California lawmakers approve bill to prohibit drones over private property

California lawmakers approved a measure designed to restrict the use of drones over private properties without their owners’ permission. Flying a drone less-than 350 feet above a private property without prior permission would be considered a trespass violation.

The Assembly voted 43-11 to approve SB142, putting in on the way to the Senate for final approval.

Assemblyman Mike Gatto, a Democrat from Los Angeles, said allowing a drone to look into a private property should be considered a trespass violation in the same way as driving a car on someone’s property is considered.

Supporting the bill, Gatto said, “If you drive on someone’s property with a car, you’re trespassing. If you’re looking on someone’s property to break in, you’re trespassing. It makes no sense that a drone should be able to look in your window and the operator should not be guilty of the same trespass.”

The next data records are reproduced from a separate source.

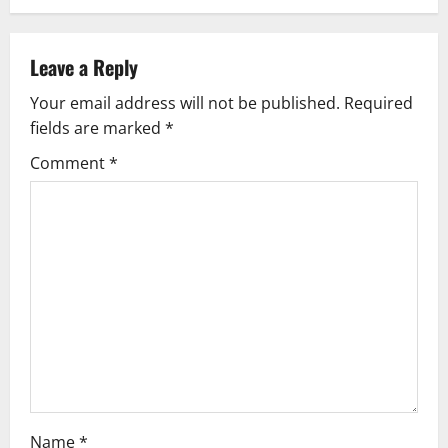
a
v
Leave a Reply
Your email address will not be published.
Required
i
fields are marked
*
g
Comment
*
a
t
i
o
n
Name
*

Gatto also noted that under the measure, the operator of drone and not the manufacturer would be held liable for any trespassing violation. The bill was authored by Sen. Hannah-Beth Jackson (D-Santa Barbara), and presented by Gatto.

Some Assembly members raised concern that the bill would needlessly impose tough regulations on the burgeoning drone industry. Assemblyman Mike Gipson (D-Carson) said it could hurt the industry, which could result in loss of jobs and tax revenue.